What to do: Make an exact copy of the records that follow, with each picture omitted.

---

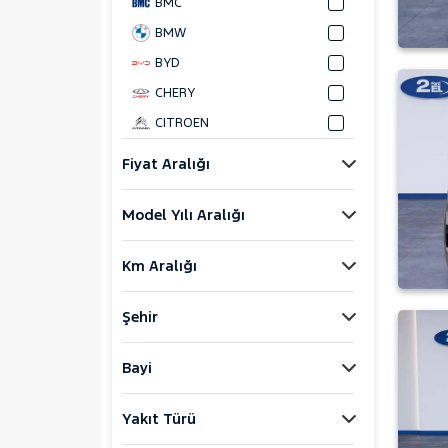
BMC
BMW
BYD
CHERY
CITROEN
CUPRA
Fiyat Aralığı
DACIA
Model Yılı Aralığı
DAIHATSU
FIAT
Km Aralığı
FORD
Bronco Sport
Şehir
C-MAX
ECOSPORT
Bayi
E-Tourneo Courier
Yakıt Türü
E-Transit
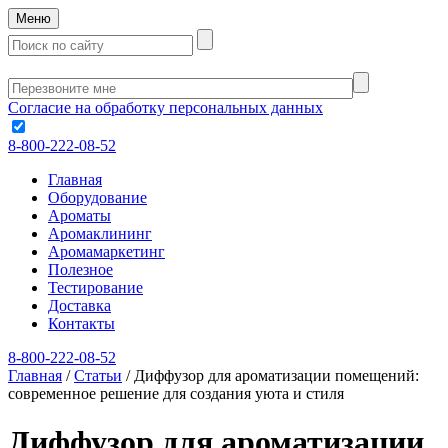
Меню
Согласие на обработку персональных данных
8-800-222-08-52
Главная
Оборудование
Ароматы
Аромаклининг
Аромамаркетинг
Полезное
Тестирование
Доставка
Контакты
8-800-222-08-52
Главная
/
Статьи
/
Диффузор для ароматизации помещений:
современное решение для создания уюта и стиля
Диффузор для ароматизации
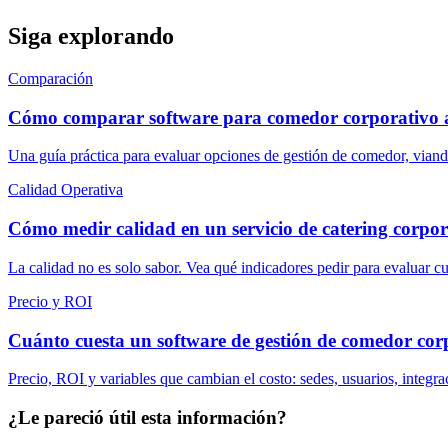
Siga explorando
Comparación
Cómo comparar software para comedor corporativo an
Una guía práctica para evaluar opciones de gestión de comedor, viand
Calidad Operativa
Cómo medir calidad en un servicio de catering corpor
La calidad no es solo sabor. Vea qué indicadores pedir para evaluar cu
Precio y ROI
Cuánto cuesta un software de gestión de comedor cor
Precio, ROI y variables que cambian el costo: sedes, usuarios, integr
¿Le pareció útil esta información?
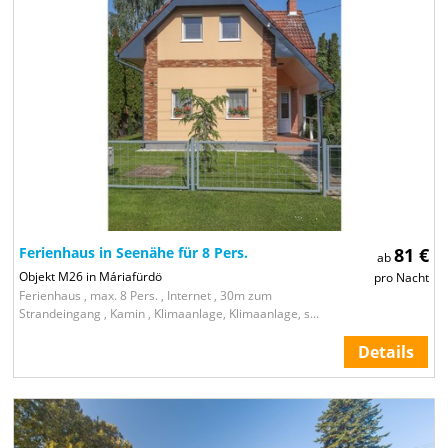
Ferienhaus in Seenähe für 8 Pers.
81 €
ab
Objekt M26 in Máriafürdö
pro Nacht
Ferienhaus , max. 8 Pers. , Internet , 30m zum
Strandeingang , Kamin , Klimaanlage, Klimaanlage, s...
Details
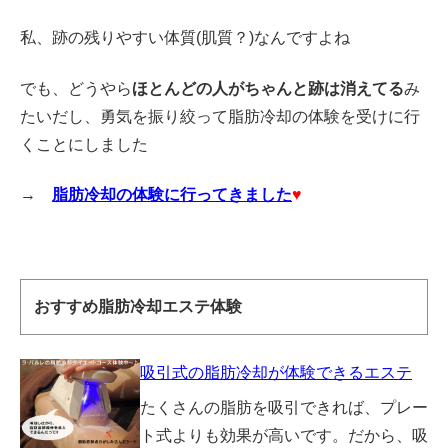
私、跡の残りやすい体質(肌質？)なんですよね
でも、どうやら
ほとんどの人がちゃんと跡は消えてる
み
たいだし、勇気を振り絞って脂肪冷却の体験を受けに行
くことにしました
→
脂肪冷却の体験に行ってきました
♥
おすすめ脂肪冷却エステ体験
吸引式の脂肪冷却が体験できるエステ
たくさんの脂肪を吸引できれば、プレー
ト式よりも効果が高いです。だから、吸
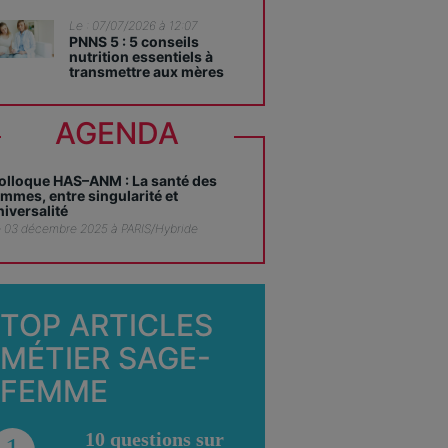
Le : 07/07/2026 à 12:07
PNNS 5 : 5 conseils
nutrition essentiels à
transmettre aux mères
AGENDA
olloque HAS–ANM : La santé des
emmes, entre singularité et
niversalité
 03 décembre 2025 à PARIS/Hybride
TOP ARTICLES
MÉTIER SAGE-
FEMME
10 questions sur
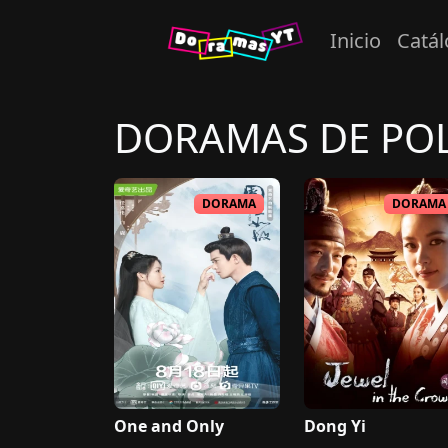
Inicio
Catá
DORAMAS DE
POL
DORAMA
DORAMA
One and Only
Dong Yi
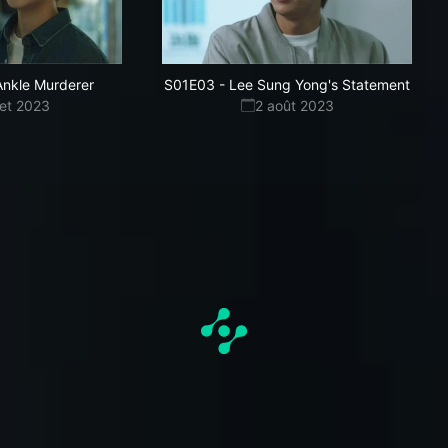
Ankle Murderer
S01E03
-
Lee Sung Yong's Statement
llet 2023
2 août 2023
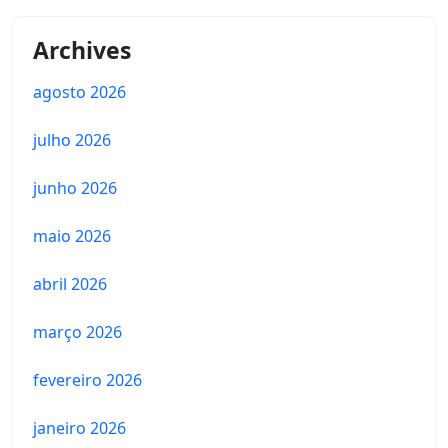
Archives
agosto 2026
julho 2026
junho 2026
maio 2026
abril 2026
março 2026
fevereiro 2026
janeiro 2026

---

Solution to this problem:
BMC
BMW
BYD
CHERY
CITROEN
CUPRA
Fiyat Aralığı
DACIA
Model Yılı Aralığı
DAIHATSU
FIAT
Km Aralığı
FORD
Bronco Sport
Şehir
C-MAX
ECOSPORT
Bayi
E-Tourneo Courier
Yakıt Türü
E-Transit
Меню
Согласие на обработку персональных данных
8-800-222-08-52
Главная
Оборудование
Ароматы
Аромаклининг
Аромамаркетинг
Полезное
Тестирование
Доставка
Контакты
8-800-222-08-52
Главная
/
Статьи
/
Диффузор для ароматизации помещений:
современное решение для создания уюта и стиля
Диффузор для ароматизации
Siga explorando
Comparación
Cómo comparar software para comedor corporativo an
Una guía práctica para evaluar opciones de gestión de comedor, viand
Calidad Operativa
Cómo medir calidad en un servicio de catering corpor
La calidad no es solo sabor. Vea qué indicadores pedir para evaluar cu
Precio y ROI
Cuánto cuesta un software de gestión de comedor cor
Precio, ROI y variables que cambian el costo: sedes, usuarios, integr
¿Le pareció útil esta información?
Ferienhaus in Seenähe für 8 Pers.
81 €
ab
Objekt M26 in Máriafürdö
pro Nacht
Ferienhaus , max. 8 Pers. , Internet , 30m zum
Strandeingang , Kamin , Klimaanlage, Klimaanlage, s...
Details
私、跡の残りやすい体質(肌質？)なんですよね
でも、どうやら
ほとんどの人がちゃんと跡は消えてる
み
たいだし、勇気を振り絞って脂肪冷却の体験を受けに行
くことにしました
→
脂肪冷却の体験に行ってきました
♥
おすすめ脂肪冷却エステ体験
吸引式の脂肪冷却が体験できるエステ
たくさんの脂肪を吸引できれば、プレー
ト式よりも効果が高いです。だから、吸
Le : 07/07/2026 à 12:07
PNNS 5 : 5 conseils
nutrition essentiels à
transmettre aux mères
AGENDA
olloque HAS–ANM : La santé des
emmes, entre singularité et
niversalité
 03 décembre 2025 à PARIS/Hybride
TOP ARTICLES
MÉTIER SAGE-
FEMME
10 questions sur
Inicio
Catá
DORAMAS DE
POL
DORAMA
DORAMA
One and Only
Dong Yi
Ankle Murderer
S01E03
-
Lee Sung Yong's Statement
llet 2023
2 août 2023
Archives
agosto 2026
julho 2026
junho 2026
maio 2026
abril 2026
março 2026
fevereiro 2026
janeiro 2026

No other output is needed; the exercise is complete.